Formalizing the pattern
Understanding how to average multidimensional data is best tackled with a bit of terminology. There are three essential elements:
- Collapsing key: the key whose dimensions we explicitly specify to be used for either grouping or averaging the data. This key is specified by the inner query's GROUP BY clause.
- Grouping key: the key whose dimensions specify the groups for which we will calculate averages. This (optional) key is specified by the outer query's GROUP BY clause.
- Averaging key: the key across which we ultimately want to evaluate the metric.
- This key is not explicitly specified: rather, it equals the collapsing key minus the grouping key. Any dimensions which are in the collapsing key but not in the grouping key will yield the averaging key.
- Most business questions are best understood with an averaging key of one dimension.
Let's put these terms into an actual SQL query, recycling the example from above:
SELECT grade, AVG(numApples) FROM ( SELECT datePicked, grade, SUM(numApples) FROM apples GROUP BY datePicked, grade // COLLAPSING KEY ) AS t GROUP BY grade // GROUPING KEY // AVERAGING KEY (IMPLIED): [datePicked, grade] - [grade] = [datePicked]
For example, if the collapsing key has 4 dimensions and the grouping key has 2, the averaging key will have 2 (difficult to interpret). If the collapsing key has 1 dimension and there is no grouping key, the collapsing key equals the averaging key.
Why is the primary key left out of all of this? Because you can never know how many records you are unwittingly including in the denominator of your calculation (which, at most, is given by the primary key of the table). As a result, you must explicitly define a collapsing key. You can think of the primary key as what defines an individual fact for your table, while the collapsing key is what defines an individual fact for your business question.
Finally, notice what gives rise to the common mistake: we never explicitly declare the most important piece of our business question, the averaging key! Here we see "the pitfall of multidimensional averages": the averaging key is implicit, not explicit.

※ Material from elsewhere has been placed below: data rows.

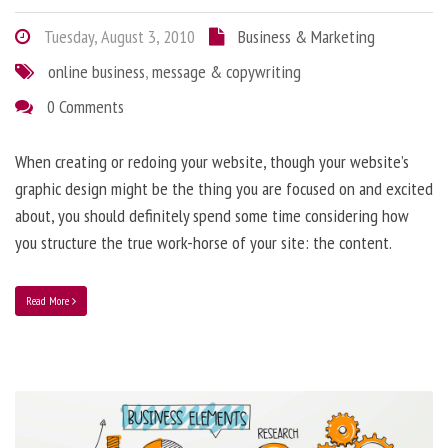
Tuesday, August 3, 2010
Business & Marketing
online business
,
message & copywriting
0 Comments
When creating or redoing your website, though your website’s
graphic design might be the thing you are focused on and excited
about, you should definitely spend some time considering how
you structure the true work-horse of your site: the content.
Read More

The takeaway from this section: collapsing key - grouping key = averaging key.
A final example: tying it all together
|2016-12-23||printer ink||NY||Brian King||2|
|2016-12-23||printer ink||MA||John Smith||5|
Knowing what we know now, we won't concern ourselves with what the primary key is. We can jump right into some business questions.

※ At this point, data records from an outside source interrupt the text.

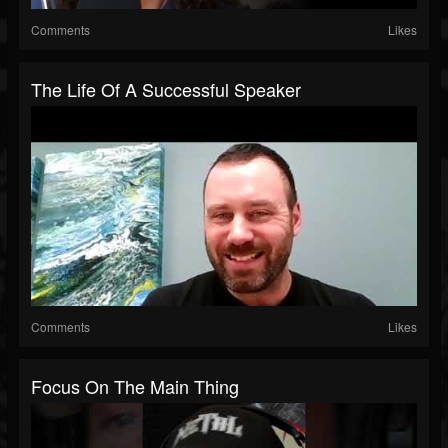
Comments
Likes
The Life Of A Successful Speaker
Comments
Likes
Focus On The Main Thing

SELECT state, purchaser, AVG(quantity) FROM ( SELECT state, purchaser, date, SUM(quantity) FROM transactions GROUP BY state, purchaser, date ) AS t GROUP BY state, purchaser // AVERAGING KEY: [state, purchaser, date] - [state, purchaser] = [date]

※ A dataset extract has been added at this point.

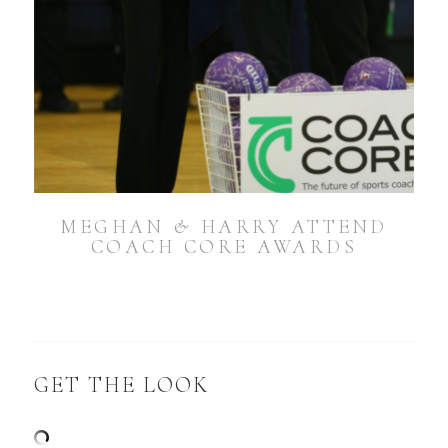
MEGHAN & HARRY ATTEND
COACH CORE AWARDS
GET THE LOOK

SELECT product, AVG(quantity) FROM ( SELECT product, date, SUM(quantity) FROM transactions WHERE state = "NY" GROUP BY product, date ) AS t GROUP BY product // AVERAGING KEY: [product, date] - [product] = [date]
I will be the first to say that answering these questions requires a double-take - what exactly is the question asking? Then, how can I translate it into SQL? But that's precisely the point - calculating multidimensional averages requires considerable thought.
Business questions don't come in the form of database logic or program code. Rather, they are formulated using natural language and must be translated into data language. Again, "calculate the average number of travelers by day by city" is not entirely clear. As a data analyst, you must clarify: "what exactly are we taking the average of?" Here it's helpful to think in terms of collapsing, grouping and averaging keys, especially when conceptualizing which records are going into your denominator.
This problem isn't confined to SQL, but rather any store of relational data, such as pandas DataFrames or R data tables. If you're anything like me, you'll go poring over your old code in search of averages and wonder, "just what exactly am I averaging here?"